For the material below, output exactly the span from the line with "Startsida (345, 2433)" to the line with "Return To News (615, 2023)", including both, and nothing besides.

[Start of Attachment]

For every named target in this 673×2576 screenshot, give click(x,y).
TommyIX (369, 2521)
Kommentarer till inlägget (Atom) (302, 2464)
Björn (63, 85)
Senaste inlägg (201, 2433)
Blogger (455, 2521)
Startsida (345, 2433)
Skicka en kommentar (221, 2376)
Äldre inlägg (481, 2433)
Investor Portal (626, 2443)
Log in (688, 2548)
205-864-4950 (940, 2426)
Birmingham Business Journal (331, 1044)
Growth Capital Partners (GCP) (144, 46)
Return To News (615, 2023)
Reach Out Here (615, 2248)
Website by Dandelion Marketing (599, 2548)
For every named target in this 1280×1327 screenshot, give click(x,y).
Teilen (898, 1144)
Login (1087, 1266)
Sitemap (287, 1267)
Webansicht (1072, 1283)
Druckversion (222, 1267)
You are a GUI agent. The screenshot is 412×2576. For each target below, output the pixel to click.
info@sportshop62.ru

[End of Attachment]

*YOUR RESPONSE*:
Startsida (345, 2433)
Skicka en kommentar (221, 2376)
Äldre inlägg (481, 2433)
Investor Portal (626, 2443)
Log in (688, 2548)
205-864-4950 (940, 2426)
Birmingham Business Journal (331, 1044)
Growth Capital Partners (GCP) (144, 46)
Return To News (615, 2023)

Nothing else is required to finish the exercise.